By Eli Yokley
May 2, 2017 at 4:53 pm ET
Red-state Senate Democrats, fresh off a victory lap over the inclusion of health care benefits for retired coal miners in the omnibus spending package Congress is set to pass this week, said Tuesday they want more for working-class Americans.
“We’ve taken care of health care. Pensions is next,” Sen. Sherrod Brown (D-Ohio) told reporters at the Capitol.
The push for pensions goes beyond the United Mine Workers Fund and includes the Central States Pension Fund, a failing fund relied on by more than 400,000 Americans, many of whom are truck drivers.
Senate Minority Leader Chuck Schumer (D-N.Y.) stopped short of threatening to withdraw Democratic support of any spending package to fund the government in a few months, telling reporters, “We are not ready to draw any red lines in the sand.”

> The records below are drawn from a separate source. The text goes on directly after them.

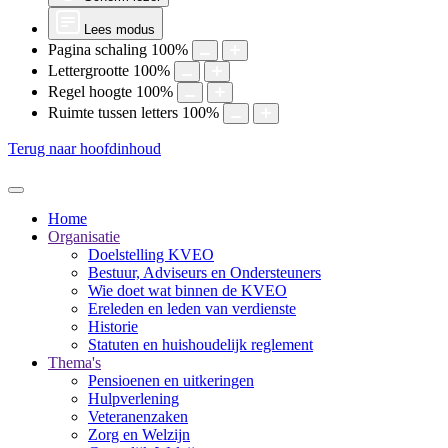
Lees modus
Pagina schaling
100
%
Lettergrootte
100
%
Regel hoogte
100
%
Ruimte tussen letters
100
%
Terug naar hoofdinhoud
Home
Organisatie
Doelstelling KVEO
Bestuur, Adviseurs en Ondersteuners
Wie doet wat binnen de KVEO
Ereleden en leden van verdienste
Historie
Statuten en huishoudelijk reglement
Thema's
Pensioenen en uitkeringen
Hulpverlening
Veteranenzaken
Zorg en Welzijn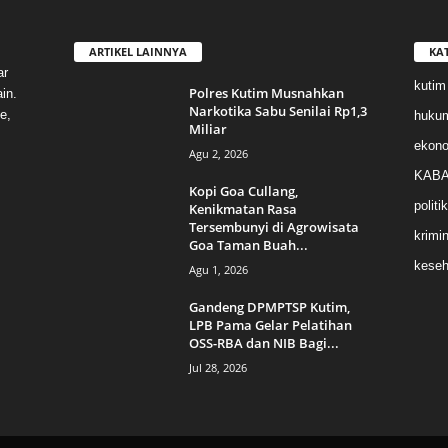
ARTIKEL LAINNYA
KA
ar
kutim
Polres Kutim Musnahkan
in.
Narkotika Sabu Senilai Rp1,3
e,
huku
Miliar
ekon
Agu 2, 2026
KABA
Kopi Goa Cullang,
politik
Kenikmatan Rasa
Tersembunyi di Agrowisata
krimin
Goa Taman Buah...
keseh
Agu 1, 2026
Gandeng DPMPTSP Kutim,
LPB Pama Gelar Pelatihan
OSS-RBA dan NIB Bagi...
Jul 28, 2026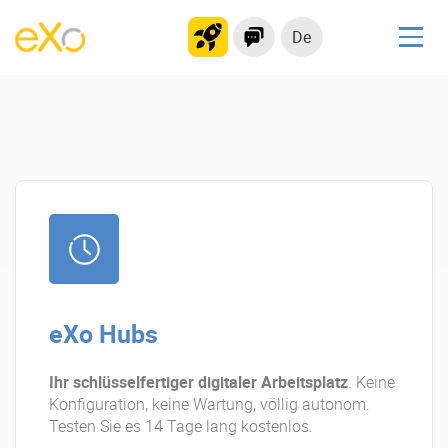
De
Lösungen
kollaborationsplattform
Soziales Netzwerk
Wissensmanagement
Bewerbungsportal
Produkt
eXo Hubs
Plattform-Übersicht
Kein Code
Warum eXo
Integrationen
Ihr schlüsselfertiger digitaler Arbeitsplatz
. Keine
Konfiguration, keine Wartung, völlig autonom.
Internationalisierung
Kontrollierte KI
Testen Sie es 14 Tage lang kostenlos.
Mobil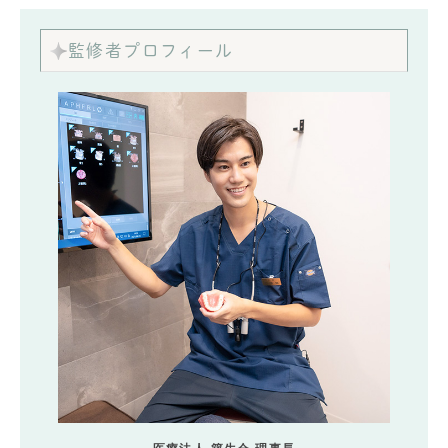
監修者プロフィール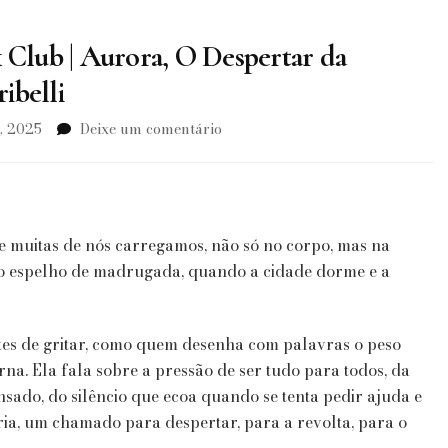
 Club | Aurora, O Despertar da
ibelli
em
, 2025
Deixe um comentário
It
Girls
&
The
Cool
 muitas de nós carregamos, não só no corpo, mas na
Girls
 no espelho de madrugada, quando a cidade dorme e a
Book
Club
|
Aurora,
es de gritar, como quem desenha com palavras o peso
O
na. Ela fala sobre a pressão de ser tudo para todos, da
Despertar
nsado, do silêncio que ecoa quando se tenta pedir ajuda e
da
ária, um chamado para despertar, para a revolta, para o
Mulher
Exausta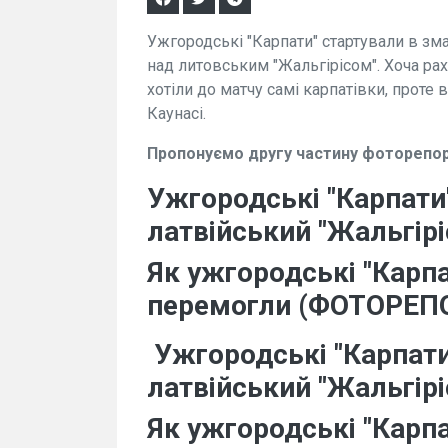
Ужгородські "Карпати" стартували в зм
над литовським "Жальгірісом". Хоча ра
хотіли до матчу самі карпатівки, проте 
Каунасі.
Пропонуємо другу частину фоторепо
Ужгородські "Карпати
латвійський "Жальгірі
Як ужгородські "Карпа
перемогли (ФОТОРЕПО
Ужгородські "Карпат
латвійський "Жальгірі
Як ужгородські "Карпа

Unlike the coal miners’ health care, which was set to expire at the end of April, lawmakers are not quite to the deadline to bail out the pension fund. But, according to CNN, the Central States Pension fund told recipients last May it could be out of money in 10 years.
Sen. Joe Manchin (D-W.Va.), hailed Tuesday by Schumer for leading the Democrats’ charge on the coal miners’ health care issue, said the pension issue only gets worse as the funds get closer to running out of money.
“It goes down a slippery slope starting now” and hits critical mass in 2020, Manchin said. “If we wait like we did on health care, it might be unfixable,” he added.
The issue has been embraced by Manchin, Brown, and Democratic Sens. Bob Casey of Pennsylvania and Heidi Heitkamp of North Dakota, all of whom are running for re-election in states carried by President Donald Trump last year.
“If we’re all going to stand up for the American workers,” Heitkamp said with a nod to the populist rhetoric Trump has embraced, “there’s no better platform than standing up for the pension challenges we’re going to have.”